Podemos utiliza vilmente a los desahuciados
El filtro moral de Podemos es, de tan laxo, inexistente. El hecho de que Rafa Mayoral, mano derecha de Pablo Iglesias, cobrara 759.000 euros por «asesorar a los desahuciados» ecuatorianos define perfectamente la hipocresía inherente que coloniza el discurso de Podemos al respecto del altruismo, la igualdad y los derechos sociales. Un modus operandi que no sólo les sirve para abultar sus cuentas bancarias sino que también han utilizado en España con el objetivo de sacar rédito político. El ejemplo más claro es Madrid, donde Manuela Carmena y su equipo hicieron del desahucio una bandera electoral que a la postre han defraudado constantemente. Tanto es así que desde la Plataforma de Afectados por la Hipoteca (PAH) en la capital de España ya la han amenazado con denunciarla por prevaricación administrativa. No obstante, y más allá de la utilización de los desahuciados para fines estrictamente políticos, subyace otro aspecto esencial de la información en exclusiva que les cuenta OKDIARIO: la financiación podemita.

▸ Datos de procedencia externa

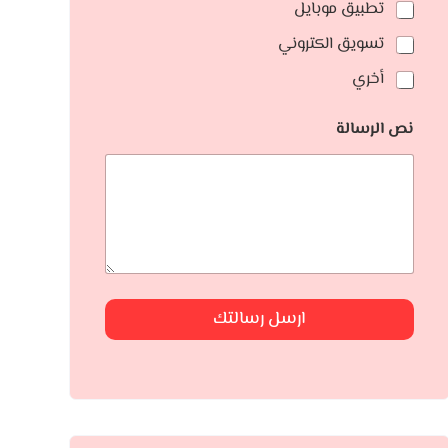
تطبيق موبايل
تسويق الكتروني
أخري
نص الرسالة
ارسل رسالتك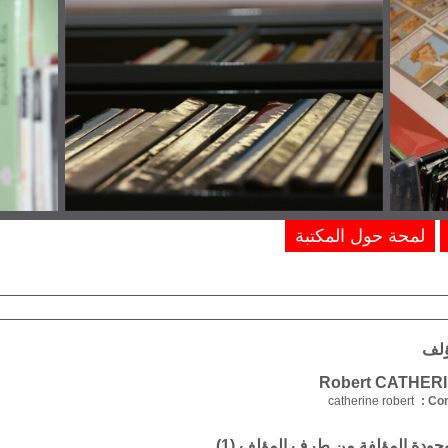
لمحة حول المكتبة
ؤلف
catherine robert
Com
موجودة المؤلفة من طرف المؤلف (
1
)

Con estas ingentes cantidades procedentes del Gobierno de Rafael Correa, la República de Ecuador se convierte en el tercer benefactor del partido dirigido por Pablo Iglesias tras el también régimen bolivariano de Venezuela y la dictadura teocrática de Irán. Esta vez, la cooperativa Kinema –fundada por Mayoral, donde ha ejercido como abogado– es la plataforma a través de la cual se cataliza el dinero que después sirve para el desempeño del partido morado. Otro caso más que probable de financiación encubierta del que Podemos debería dar explicaciones. Basta recordar que el pasado 18 de marzo, el Tribunal de Cuentas anunció un examen pormenorizado de las finanzas de la formación tras una denuncia de la Unidad de Delincuencia Económica y Financiera (Udef) que señalaba cómo se beneficiaban de ingresos procedentes de paraísos fiscales y países con riesgo de terrorismo radical como Irán. Informaciones, sospechas y denuncias que desenmascaran poco a poco la mentira sobre la que se sostienen los adalides de la nueva política. Sus fuentes de financiación, al igual que su realidad política, cada día son menos inescrutables.